▶ WORK ITEM
The copy must run from the line containing "Decompose this app" through the final line of the records, both included, exactly as written. It should contain no pictures.
>>>
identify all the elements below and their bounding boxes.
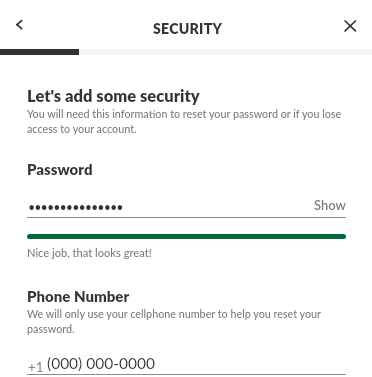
staticText: (000) 000-0000 bbox=[47, 354, 155, 373]
staticText: Let's add some security bbox=[27, 86, 200, 106]
button[interactable]: Close bbox=[332, 7, 369, 44]
staticText: Password bbox=[27, 160, 93, 178]
staticText: SECURITY bbox=[153, 20, 223, 37]
button[interactable]: Back bbox=[3, 8, 36, 41]
staticText: +1 bbox=[28, 359, 44, 375]
staticText: You will need this information to reset … bbox=[27, 106, 347, 136]
button[interactable]: Show bbox=[314, 197, 346, 213]
staticText: We will only use your cellphone number t… bbox=[27, 306, 347, 336]
staticText: Nice job, that looks great! bbox=[27, 246, 152, 259]
staticText: ••••••••••••••• bbox=[28, 200, 123, 215]
staticText: Phone Number bbox=[27, 287, 130, 305]
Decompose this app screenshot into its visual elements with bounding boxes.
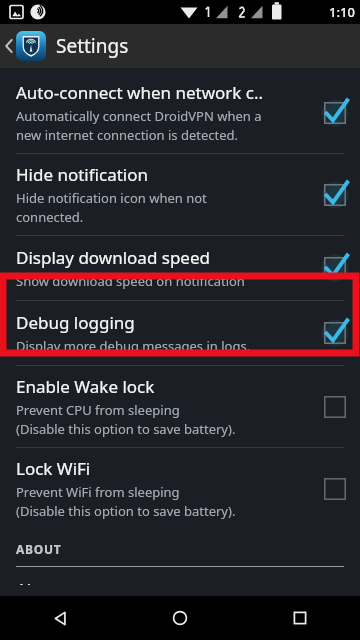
staticText: Prevent CPU from sleeping — [16, 401, 180, 419]
button[interactable]: Auto-connect when network c.. — [0, 72, 360, 153]
staticText: (Disable this option to save battery). — [16, 420, 236, 438]
staticText: new internet connection is detected. — [16, 126, 239, 144]
staticText: Enable Wake lock — [16, 375, 155, 398]
button[interactable]: Lock WiFi — [0, 448, 360, 529]
button[interactable]: Debug logging — [0, 301, 360, 365]
staticText: Prevent WiFi from sleeping — [16, 483, 180, 501]
staticText: Settings — [56, 33, 129, 59]
button[interactable]: Hide notification — [0, 154, 360, 235]
staticText: connected. — [16, 208, 84, 226]
staticText: Automatically connect DroidVPN when a — [16, 107, 262, 125]
staticText: About — [16, 578, 65, 585]
staticText: ABOUT — [16, 541, 62, 557]
button[interactable]: Enable Wake lock — [0, 366, 360, 447]
staticText: 1:10 — [329, 3, 355, 21]
staticText: Display download speed — [16, 246, 210, 269]
staticText: (Disable this option to save battery). — [16, 502, 236, 520]
staticText: Show download speed on notification — [16, 272, 245, 290]
staticText: Display more debug messages in logs. — [16, 337, 251, 355]
button[interactable]: Navigate up — [0, 27, 135, 65]
button[interactable]: Recent apps — [240, 596, 360, 640]
staticText: Hide notification — [16, 163, 149, 186]
staticText: Auto-connect when network c.. — [16, 81, 264, 104]
staticText: Debug logging — [16, 311, 135, 334]
staticText: Lock WiFi — [16, 457, 91, 480]
button[interactable]: Back — [0, 596, 120, 640]
button[interactable]: Display download speed — [0, 236, 360, 300]
staticText: Hide notification icon when not — [16, 189, 207, 207]
button[interactable]: About — [0, 567, 360, 596]
button[interactable]: Home — [120, 596, 240, 640]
<<<
▶ RESPONSE FOR THIS EXERCISE
Decompose this app screenshot into its visual elements with bounding boxes.
staticText: Prevent CPU from sleeping — [16, 401, 180, 419]
button[interactable]: Auto-connect when network c.. — [0, 72, 360, 153]
staticText: (Disable this option to save battery). — [16, 420, 236, 438]
staticText: new internet connection is detected. — [16, 126, 239, 144]
staticText: Enable Wake lock — [16, 375, 155, 398]
button[interactable]: Lock WiFi — [0, 448, 360, 529]
button[interactable]: Debug logging — [0, 301, 360, 365]
staticText: Prevent WiFi from sleeping — [16, 483, 180, 501]
staticText: Settings — [56, 33, 129, 59]
button[interactable]: Hide notification — [0, 154, 360, 235]
staticText: connected. — [16, 208, 84, 226]
staticText: Automatically connect DroidVPN when a — [16, 107, 262, 125]
staticText: About — [16, 578, 65, 585]
staticText: ABOUT — [16, 541, 62, 557]
button[interactable]: Enable Wake lock — [0, 366, 360, 447]
staticText: 1:10 — [329, 3, 355, 21]
staticText: Display download speed — [16, 246, 210, 269]
staticText: (Disable this option to save battery). — [16, 502, 236, 520]
staticText: Show download speed on notification — [16, 272, 245, 290]
staticText: Display more debug messages in logs. — [16, 337, 251, 355]
button[interactable]: Navigate up — [0, 27, 135, 65]
button[interactable]: Recent apps — [240, 596, 360, 640]
staticText: Hide notification — [16, 163, 149, 186]
staticText: Auto-connect when network c.. — [16, 81, 264, 104]
staticText: Debug logging — [16, 311, 135, 334]
staticText: Lock WiFi — [16, 457, 91, 480]
button[interactable]: Back — [0, 596, 120, 640]
button[interactable]: Display download speed — [0, 236, 360, 300]
staticText: Hide notification icon when not — [16, 189, 207, 207]
button[interactable]: About — [0, 567, 360, 596]
button[interactable]: Home — [120, 596, 240, 640]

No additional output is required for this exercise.